Einführung
Papain ist ein natürliches biologisches Enzympräparat, das mithilfe biotechnologischer Verfahren aus dem unreifen Fruchtfleisch der Papaya gewonnen wird. Es besteht hauptsächlich aus Papain, Papaya-Lab A, Papaya-Lab B, Papaya-Peptidase B und anderen proteolytischen Enzymen.
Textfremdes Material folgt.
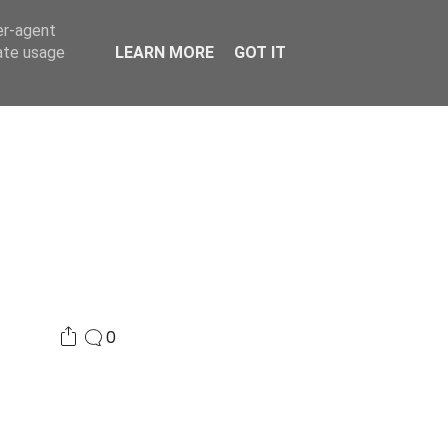
er-agent
Συνδικαλισμός Σ.Α.
Επικοινωνία
Κόσμος
rate usage
LEARN MORE
GOT IT
0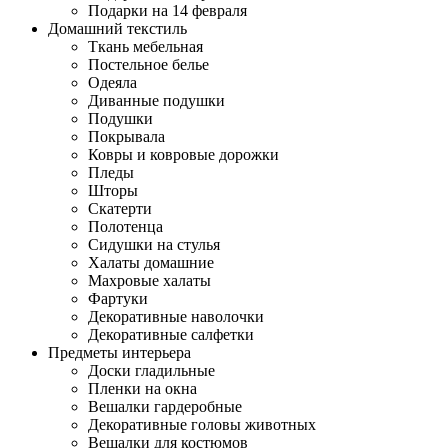
Подарки на 14 февраля
Домашний текстиль
Ткань мебельная
Постельное белье
Одеяла
Диванные подушки
Подушки
Покрывала
Ковры и ковровые дорожки
Пледы
Шторы
Скатерти
Полотенца
Сидушки на стулья
Халаты домашние
Махровые халаты
Фартуки
Декоративные наволочки
Декоративные салфетки
Предметы интерьера
Доски гладильные
Пленки на окна
Вешалки гардеробные
Декоративные головы животных
Вешалки для костюмов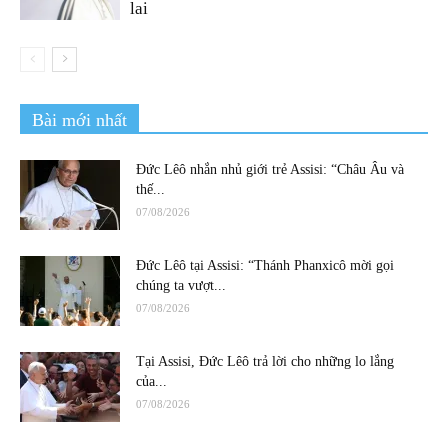
lai
Bài mới nhất
Đức Lêô nhắn nhủ giới trẻ Assisi: “Châu Âu và
thế...
07/08/2026
Đức Lêô tại Assisi: “Thánh Phanxicô mời gọi
chúng ta vượt...
07/08/2026
Tại Assisi, Đức Lêô trả lời cho những lo lắng
của...
07/08/2026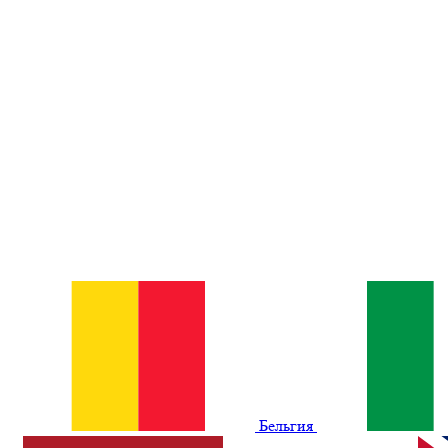
Бельгия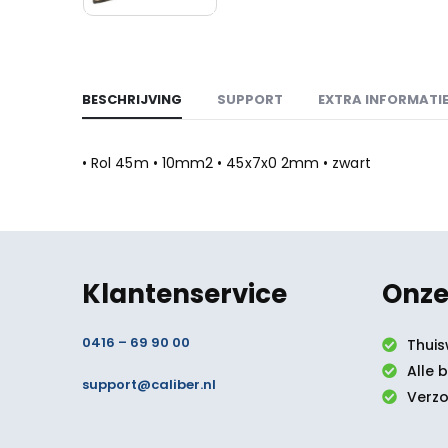
BESCHRIJVING
SUPPORT
EXTRA INFORMATI
• Rol 45m • 10mm2 • 45x7x0 2mm • zwart
Klantenservice
Onze
0416 – 69 90 00
Thuis
Alle 
support@caliber.nl
Verzo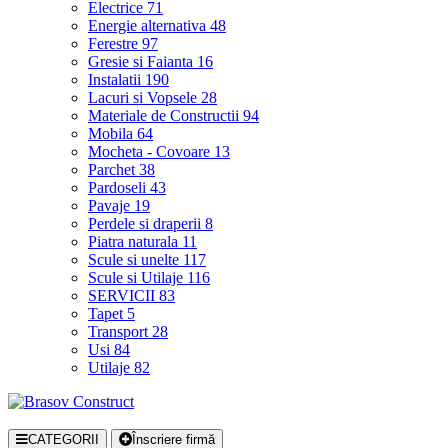
Electrice
71
Energie alternativa
48
Ferestre
97
Gresie si Faianta
16
Instalatii
190
Lacuri si Vopsele
28
Materiale de Constructii
94
Mobila
64
Mocheta - Covoare
13
Parchet
38
Pardoseli
43
Pavaje
19
Perdele si draperii
8
Piatra naturala
11
Scule si unelte
117
Scule si Utilaje
116
SERVICII
83
Tapet
5
Transport
28
Usi
84
Utilaje
82
CATEGORII
Înscriere firmă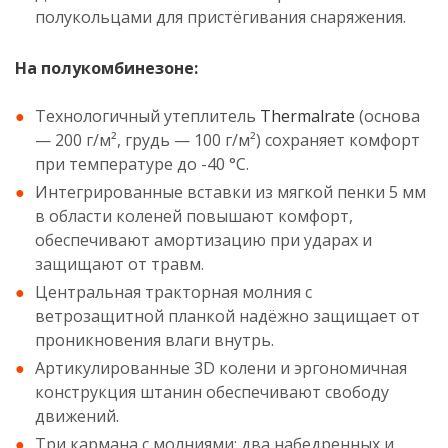
полукольцами для пристёгивания снаряжения.
На полукомбинезоне:
Технологичный утеплитель
Thermalrate
(основа
— 200 г/м², грудь — 100 г/м²) сохраняет комфорт
при температуре до -40 °С.
Интегрированные вставки из мягкой пенки 5 мм
в области коленей повышают комфорт,
обеспечивают амортизацию при ударах и
защищают от травм.
Центральная тракторная молния с
ветрозащитной планкой надёжно защищает от
проникновения влаги внутрь.
Артикулированные 3D колени и эргономичная
конструкция штанин обеспечивают свободу
движений.
Три кармана с молниями: два набедренных и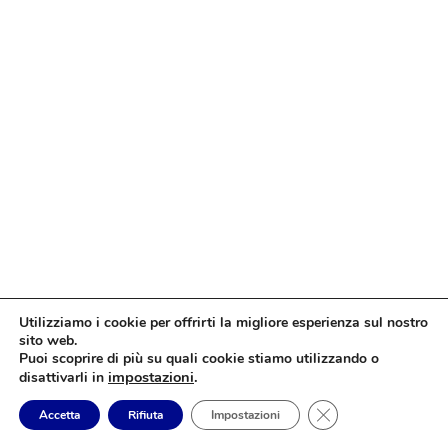
Utilizziamo i cookie per offrirti la migliore esperienza sul nostro
sito web.
Puoi scoprire di più su quali cookie stiamo utilizzando o
impostazioni
.
disattivarli in
Close GDPR Cookie
Accetta
Rifiuta
Impostazioni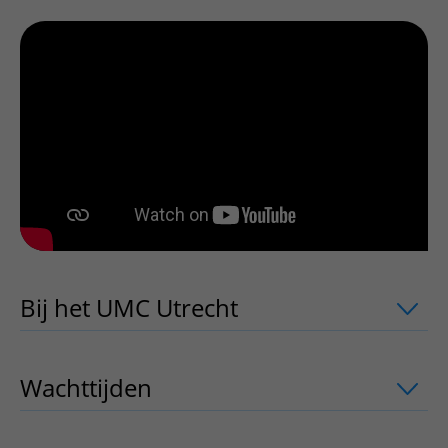
Kennisclip over de impact van hemodialyse op het dagel
Bij het UMC Utrecht
uitklapper, klik o
Wachttijden
uitklapper, klik om te ope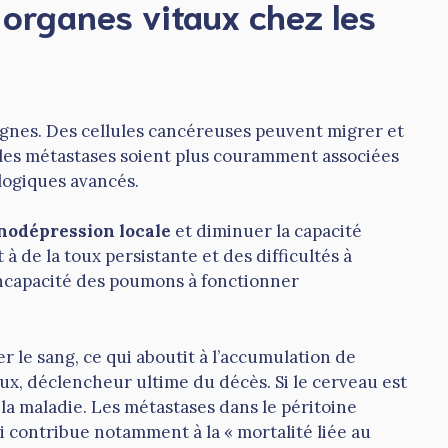
 organes vitaux chez les
lignes. Des cellules cancéreuses peuvent migrer et
e les métastases soient plus couramment associées
logiques avancés.
odépression locale
et diminuer la capacité
 de la toux persistante et des difficultés à
incapacité des poumons à fonctionner
r le sang, ce qui aboutit à l’accumulation de
aux, déclencheur ultime du décès. Si le cerveau est
 la maladie. Les métastases dans le péritoine
i contribue notamment à la « mortalité liée au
Papain besteht aus 212 Aminosäuren und hat ein Molekulargewicht von 27.000.
Eigenschaften
Das aktive Zentrum von Papain enthält Cystein, wodurch es zu einer sulfhydrylhaltigen Endoprotease mit Protease- und Esteraseaktivität wird. Es zeigt eine starke Hydrolysefähigkeit gegenüber tierischen und pflanzlichen Proteinen, Peptiden, Estern, Amiden usw. Aufgrund seiner hohen Enzymaktivität, guten thermischen Stabilität und natürlichen Unbedenklichkeit findet Papain breite Anwendung in der Lebensmittel-, Futtermittel-, Kosmetik-, Leder- und Textilindustrie.
Das Produkt ist gut wasserlöslich, geruchslos und leicht löslich in Wasser und Glycerin. Die wässrige Lösung ist farblos oder hellgelb, manchmal milchig weiß und in organischen Lösungsmitteln fast unlöslich.
Produktdetails
Produktname: Papain
Hauptkomponenten: Papain, Glukose
Produktspezifikationen: 100.000–2 Millionen U/g (anpassbar)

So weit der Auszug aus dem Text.